Key charged residues in Cu,Zn superoxide dismutase (Cu,Zn SOD) promote electrostatic steering of the superoxide substrate to the active site Cu ion, resulting in dismutation of superoxide to oxygen and hydrogen peroxide, Lys-136, along with the adjacent residues Glu-132 and Glu-133, forms a proposed electrostatic triad contributing to substrate recognition. Human Cu,Zn SODs with single-site replacements of Lys-136 by Arg,Ala, Gln, or Glu or with a triple-site substitution (Glu-132 and Glu-133 to Gln and Lys-136 to Ala) were made to test hypotheses regarding contributions of these residues to Cu,Zn SOD activity. The structural effects of these mutations were modeled computationally and validated by the X-ray crystallographic structure determination of Cu,Zn SOD having the Lys-136-to-Glu replacement. Brownian dynamics simulations and multiple-site titration calculations predicted mutant reaction rates as well as ionic strength and pH effects measured by pulse-radiolytic experiments. Lys-136-to-Glu charge reversal decreased dismutation activity 50% from 2.2 x 10(9) to 1.2 x 10(9) M-1 s-1 due to repulsion of negatively charged superoxide, whereas charge-neutralizing substitutions (Lys-136 to Gln or Ala) had a less dramatic influence. In contrast, the triple-mutant Cu,Zn SOD (all three charges in the electrostatic triad neutralized) surprisingly doubled the reaction rate compared with wild-type enzyme but introduced phosphate inhibition. Computational and experimental reaction rates decreased with increasing ionic strength in all of the Lys-136 mutants, with charge reversal having a more pronounced effect than charge neutralization, implying that local electrostatic effects still govern the dismutation rates. Multiple-site titration analysis showed that deprotonation events throughout the enzyme are likely responsible for the gradual decrease in SOD activity above pH 9.5 and predicted a pKa value of 11.7 for Lys-136. Overall, Lys-136 and Glu-132 make comparable contributions to substrate recognition but are less critical to enzyme function than Arg-143, which is both mechanistically and electrostatically essential. Thus, the sequence-conserved residues of this electrostatic triad are evidently important solely for their electrostatic properties, which maintain the high catalytic rate and turnover of Cu,Zn SOD while simultaneously providing specificity by selecting against binding by other anions.

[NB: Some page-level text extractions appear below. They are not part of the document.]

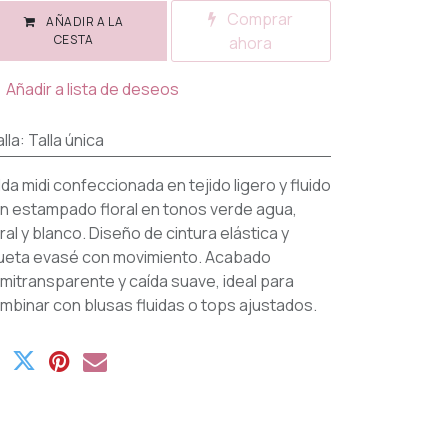
Comprar
AÑADIR A LA
CESTA
ahora
Añadir a lista de deseos
lla
:
Talla única
lda midi confeccionada en tejido ligero y fluido
n estampado floral en tonos verde agua,
ral y blanco. Diseño de cintura elástica y
lueta evasé con movimiento. Acabado
mitransparente y caída suave, ideal para
mbinar con blusas fluidas o tops ajustados.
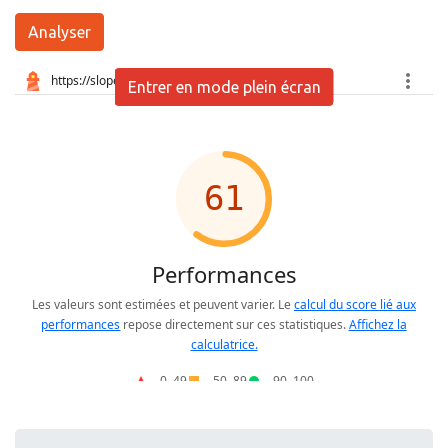
Analyser
Entrer en mode plein écran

铜锌超氧化物歧化酶(Cu,Zn SOD)中的关键带电残基促进超氧化物底物向活性位点铜离子的静电导向,导致超氧化物歧化为氧气和过氧化氢。赖氨酸-136与相邻残基谷氨酸-132和谷氨酸-133形成一个推测的静电三联体,有助于底物识别。构建了用精氨酸、丙氨酸、谷氨酰胺或谷氨酸单点取代赖氨酸-136的人Cu,Zn SOD,或进行三点取代(谷氨酸-132和谷氨酸-133替换为谷氨酰胺,赖氨酸-136替换为丙氨酸),以检验这些残基对Cu,Zn SOD活性贡献的假设。通过对赖氨酸-136替换为谷氨酸的Cu,Zn SOD进行X射线晶体学结构测定,对这些突变的结构效应进行了计算建模和验证。布朗动力学模拟和多位点滴定计算预测了突变体的反应速率以及脉冲辐射实验测量的离子强度和pH效应。赖氨酸-136替换为谷氨酸的电荷反转使歧化活性从2.2×10⁹降至1.2×10⁹ M⁻¹ s⁻¹,降低了50%,这是由于带负电的超氧化物之间的排斥作用,而电荷中和取代(赖氨酸-136替换为谷氨酰胺或丙氨酸)的影响较小。相比之下,三联体突变的Cu,Zn SOD(静电三联体中的所有三个电荷均被中和)与野生型酶相比,反应速率惊人地提高了一倍,但引入了磷酸盐抑制作用。在所有赖氨酸-136突变体中,计算和实验得到的反应速率均随离子强度的增加而降低,电荷反转的影响比电荷中和更显著,这意味着局部静电效应仍然决定着歧化速率。多位点滴定分析表明,酶整体上的去质子化事件可能是导致pH 9.5以上SOD活性逐渐降低的原因,并预测赖氨酸-136的pKa值为11.7。总体而言,赖氨酸-136和谷氨酸-132对底物识别的贡献相当,但对酶功能的重要性低于精氨酸-143,精氨酸-143在机制和静电方面都是必不可少的。因此,这个静电三联体中序列保守的残基显然仅因其静电性质而重要,这些性质维持了Cu,Zn SOD的高催化速率和周转率,同时通过阻止其他阴离子的结合提供特异性。